Résultats municipales 2026 : cap 2027 pour Édouard Philippe qui devance la liste d’union de la gauche

DAKAR,23 MARS 2026(JVFE)-Edouard Philippe a franchi une étape clé pour l’élection présidentielle de 2027 en étant réélu maire du Havre le 22 mars 2026. 

À l’issue du second tour des élections municipales au Havre (Seine-Maritime), Édouard Philippe remporte l’élection avec 47,71% des suffrages, devançant le communiste Jean-Paul Lecoq (41,17%) la liste d’union de la gauche menée par le communiste et Franck Keller (11,12%), candidat Union des droites pour la République, soutenu par le Rassemblement national.

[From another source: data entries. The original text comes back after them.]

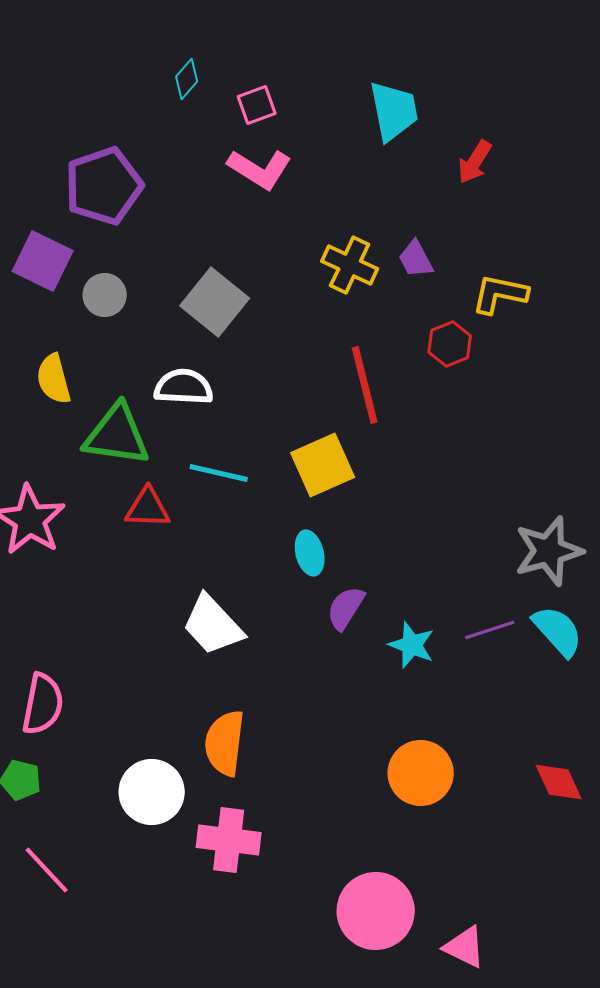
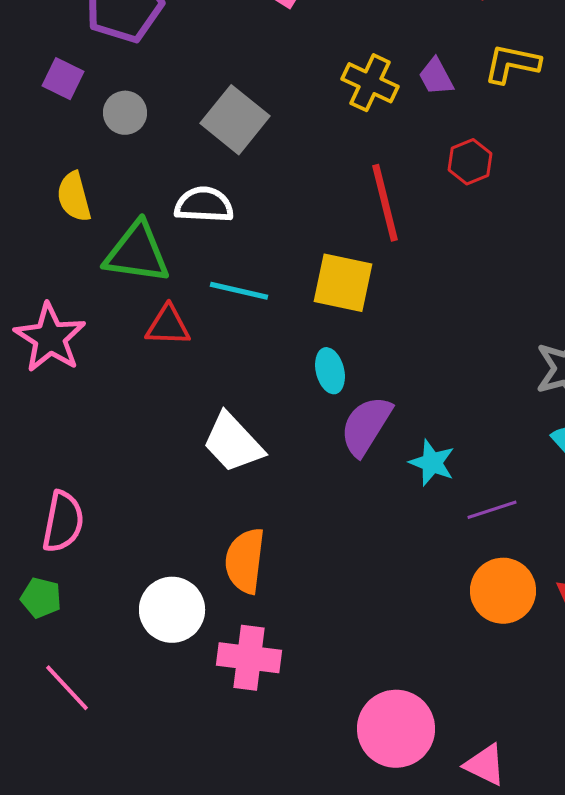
purple square: (43, 261) -> (63, 79), size x0.7
yellow L-shape: (500, 294) -> (512, 64), moved
yellow square: (323, 465) -> (343, 283), turned 36
purple semicircle: (346, 608) -> (366, 426), size x1.4
purple line: (490, 630) -> (492, 510), moved
orange circle: (421, 773) -> (503, 591), moved

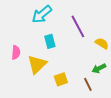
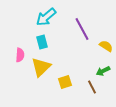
cyan rectangle: (50, 41) -> (42, 42), moved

Le parti d’Edouard Philippe revendique la victoire de 400 maires sur les 600 sortants au lendemain du premier tour. Par comparaison, Les Républicains soulignent, eux, le succès de 417 édiles dans les communes de plus de 9 000 habitants.

Il n’y aura pas de vague. Pas même de vaguelette. A peine un courant suffisant pour maintenir le cap, mais trop faible pour donner de l’élan.

Cette victoire locale est perçue comme un tremplin officiel vers ses ambitions nationales, l’ancien Premier ministre ayant lié la poursuite de sa candidature à 2027 à sa capacité à convaincre les Havrais lors de ce scrutin municipal. 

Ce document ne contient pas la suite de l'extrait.